Questo blog è nato un sabato pomeriggio durante la quarantena per l’emergenza del Coronavirus. Ho pensato di raccogliere on line tutte le cose a me più care. Finalmente un unico posto in cui archivio tutto ciò che non voglio dimenticare: ecco la mia prima ricetta antistress. Parlando con un’amica al telefono pensavamo insieme ad un nome che potesse parlare di me e dell’intento di questo blog. Adoro la cucina, viaggiare, godermi il mio giardino e le cose belle, infine per lavoro e passione mi occupo di psicologia. Perchè lacassatadelgiorno? la cassata è un dolce siciliano, o meglio è la regina della pasticceria siciliana, una gioia per gli occhi e per il palato.

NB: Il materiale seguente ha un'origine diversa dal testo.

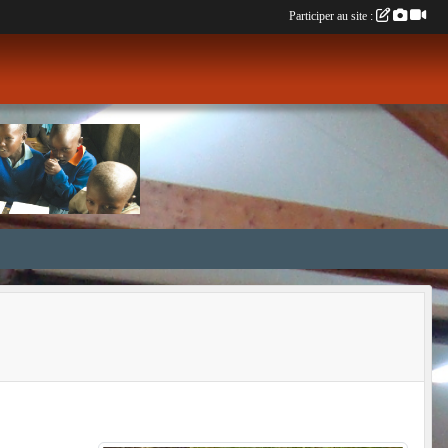
Participer au site :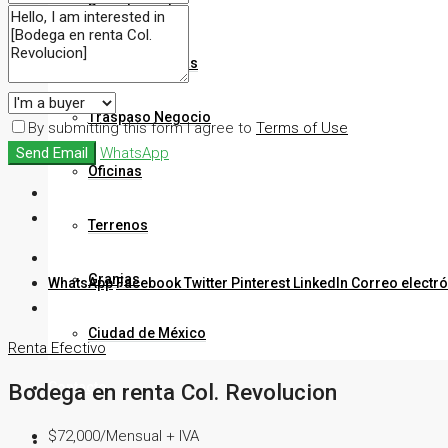
Departamentos
Desarrolladoras
Traspaso Negocio
By submitting this form I agree to
Terms of Use
Send Email
WhatsApp
Oficinas
Terrenos
Granjas
WhatsApp
Facebook
Twitter
Pinterest
LinkedIn
Correo electr
Ciudad de México
Renta
Efectivo
Contacto
Bodega en renta Col. Revolucion
$72,000/Mensual + IVA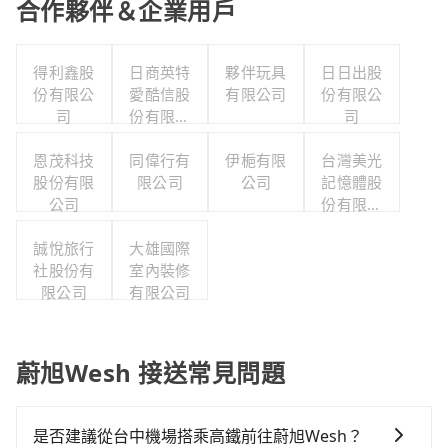
合作夥伴＆企業用戶
得利鑫股
日商英特
夥伴玩具
日日出股
份有限公
愛酷信股
有限公司
份有限公
司
份有限公
司
司台灣分
恩茂科技
同偉行有
公司
伊梔有限
台灣美光
股份有限
限公司
公司
記憶體股
公司
份有限公
司
誠悅旅行
大雄國際
社股份有
室內裝修
限公司
有限公司
蔚旭Wesh 接送常見問題
是否建議從台中機場搭乘高鐵前往蔚旭Wesh？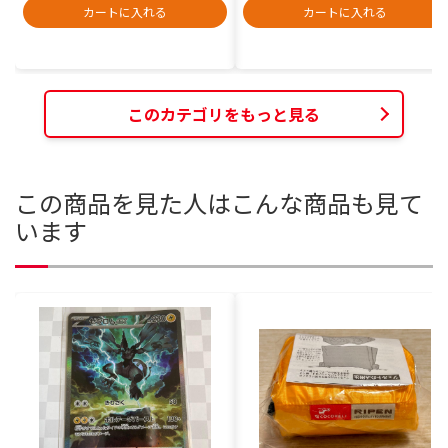
カートに入れる
カートに入れる
このカテゴリをもっと見る
この商品を見た人はこんな商品も見て
います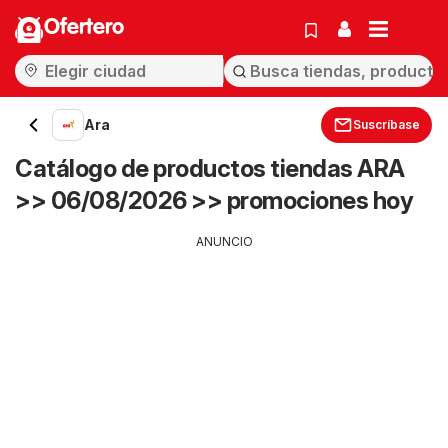
Ofertero
Ara
Suscríbase
Catálogo de productos tiendas ARA
>> 06/08/2026 >> promociones hoy
ANUNCIO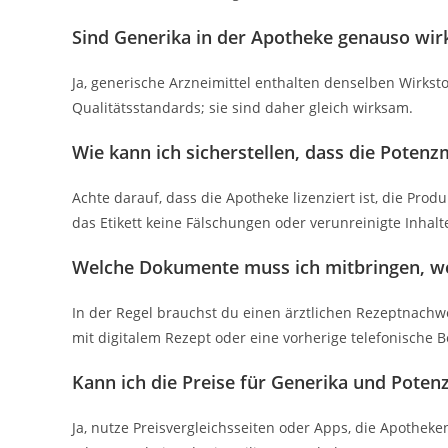
Sind Generika in der Apotheke genauso w
Ja, generische Arzneimittel enthalten denselben Wirkst
Qualitätsstandards; sie sind daher gleich wirksam.
Wie kann ich sicherstellen, dass die Potenz
Achte darauf, dass die Apotheke lizenziert ist, die Pr
das Etikett keine Fälschungen oder verunreinigte Inhalt
Welche Dokumente muss ich mitbringen, wen
In der Regel brauchst du einen ärztlichen Rezeptnach
mit digitalem Rezept oder eine vorherige telefonische 
Kann ich die Preise für Generika und Potenz
Ja, nutze Preisvergleichsseiten oder Apps, die Apothe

La cassata ha anche una versione al forno che mi piace molto inoltre nel trapanese trovate la cassatella. Ecco questa è una prelibatezza infinita! Nelle mie vacanze palermitane ogni occasione è buona per fare una gita nella zona di Scopello e ritrovare una pasticceria del mio cuore in cui vivere qualche minuto di goduria pura ;-). La cassatadelgiorno vuole quindi essere una raccolta di cose buone e belle, di ricette golose, di passioni e un luogo in cui condividere i miei pensieri sulla vita e sul benessere. Infine lacassatadelgiorno è anche un modo per dare spazio alla mia ironia e spirito siciliano e scrivere senza prendermi troppo sul serio..e si dalla cassatadelgiorno alla cavolata del giorno è un attimo ;-). A parte gli scherzi leggete ciò che vi incuriosisce, commentate e se la trovate godetevi la vostra cassata del giorno!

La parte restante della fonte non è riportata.